ApocalypseSports. com/GunBroker

The Mark IV is a fantastic .22 pistol, but if you teach it wrong—bad stance, bad trigger habits, sloppy sight focus—it can still make a beginner feel like they stink. Some new shooters also struggle with the “feel” of .22 because it’s so quiet and light that they don’t learn recoil management habits correctly. Then they jump to 9mm and fall apart.

It’s not the gun’s fault; it’s how it’s used. But it belongs here because beginners can leave a Mark IV session thinking “I can’t hit anything,” when the real fix is coaching and fundamentals.

1911 .45 ACP (full-size, for first-timers)

BoomStick Tactical/YouTube

A full-size 1911 can be pleasant for experienced shooters, but it can overwhelm beginners. They’re managing a manual safety, a crisp trigger that punishes bad finger placement, and .45 recoil that’s different than what they expected. If they grip it wrong, they can also ride controls or fail to manage the safety consistently. Then they feel dumb.
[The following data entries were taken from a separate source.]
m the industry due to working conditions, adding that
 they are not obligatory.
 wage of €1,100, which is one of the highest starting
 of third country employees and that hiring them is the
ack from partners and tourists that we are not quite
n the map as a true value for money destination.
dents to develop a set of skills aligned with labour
A 1911 is a great platform once you’re ready for it. It’s not always the best “first pistol” unless the instructor is excellent and the shooter is committed.

Desert Eagle .50 AE

CLASSIC LE SUPPLY/GunBroker

This one’s obvious, but it still happens. New shooters try it because it’s famous, then it scares them, hurts them, and makes them flinch so badly they can’t hit anything. They walk away thinking they’re weak. They’re not. They just shot a novelty cannon before they had fundamentals. If you want someone to love shooting, don’t start them with a gun that exists to be ridiculous.

S&W Model 329PD (.44 Mag)

Bryant Ridge Co./GunBroker

A lightweight .44 Magnum revolver is a confidence killer even for experienced shooters. For a beginner, it’s a guaranteed bad time. The recoil is violent, the blast is intense, and the shooter learns to fear the trigger. Once a shooter fears the trigger, accuracy goes out the window. Then they blame themselves.
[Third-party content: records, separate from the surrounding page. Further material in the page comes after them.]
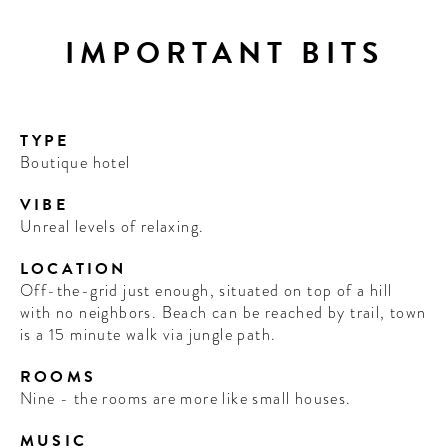
IMPORTANT BITS
TYPE
Boutique hotel
VIBE
Unreal levels of relaxing.
LOCATION
Off-the-grid just enough, situated on top of a hill
with no neighbors. Beach can be reached by trail, town
is a 15 minute walk via jungle path.
ROOMS
Nine - the rooms are more like small houses.
MUSIC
In reality, the gun is punishing them for being new. It’s like trying to learn boxing by starting with a heavyweight punch to the face.

Glock 42

JC Firearms LLC/GunBroker

The G42 is softer than some tiny .380s, but it can still mislead beginners. People assume “small .380 equals easy.” Then they struggle with sight picture, grip consistency, and trigger press because the gun is still tiny. The disappointment comes from expectations.

If a beginner goes in thinking it’s a training pistol, they can feel like they’re failing when they’re not. It can be a great carry tool. It’s still not the easiest platform to learn fundamentals on.
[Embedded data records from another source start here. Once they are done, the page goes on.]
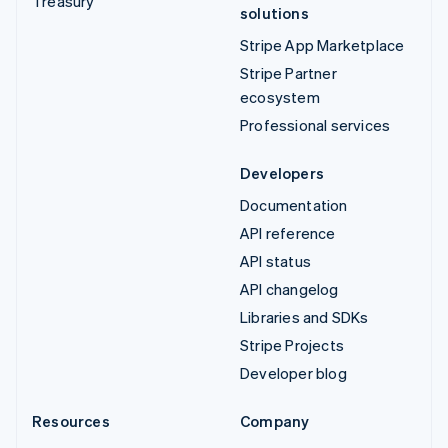
Treasury
solutions
Stripe App Marketplace
Stripe Partner
ecosystem
Professional services
Developers
Documentation
API reference
API status
API changelog
Libraries and SDKs
Stripe Projects
Developer blog
Resources
Company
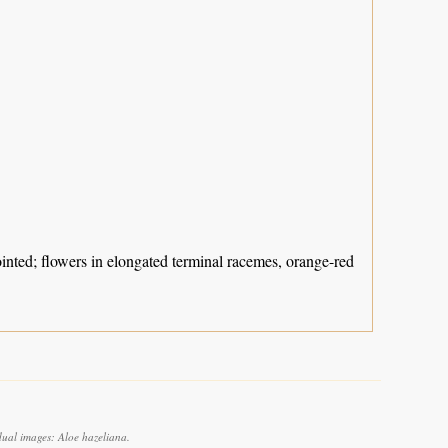
ointed; flowers in elongated terminal racemes, orange-red
dual images: Aloe hazeliana.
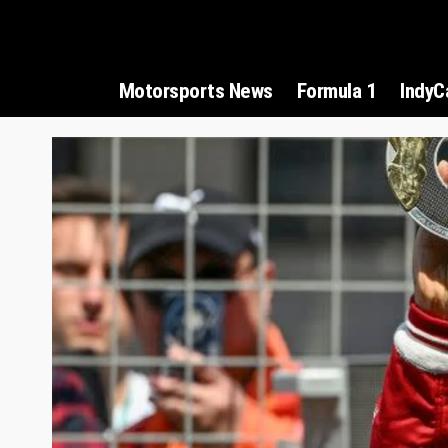
Motorsports News
Formula 1
IndyC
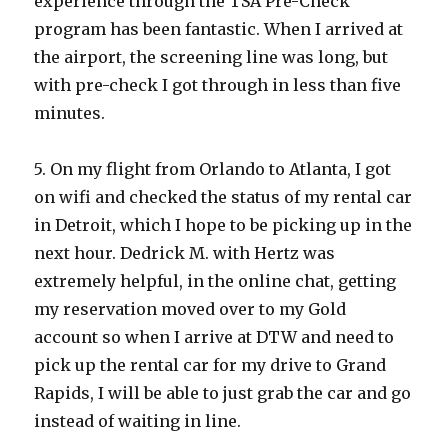
experience through the TSA Pre-Check
program has been fantastic. When I arrived at
the airport, the screening line was long, but
with pre-check I got through in less than five
minutes.
5. On my flight from Orlando to Atlanta, I got
on wifi and checked the status of my rental car
in Detroit, which I hope to be picking up in the
next hour. Dedrick M. with Hertz was
extremely helpful, in the online chat, getting
my reservation moved over to my Gold
account so when I arrive at DTW and need to
pick up the rental car for my drive to Grand
Rapids, I will be able to just grab the car and go
instead of waiting in line.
Micro 9s in general like the Kimber Micro 9

ApocalypseSports. com/GunBroker

Micro 9s look like the answer: small, 9mm, carryable. In reality, many are snappy, often have small controls, and require careful technique to shoot well. The Kimber Micro 9, in particular, can be unforgiving for beginners who don’t manage grip and trigger cleanly.

When a new shooter sprays a target with a tiny 9mm, they blame themselves and assume they’re not cut out for this. Usually they just started with a tool that’s too demanding for where they are.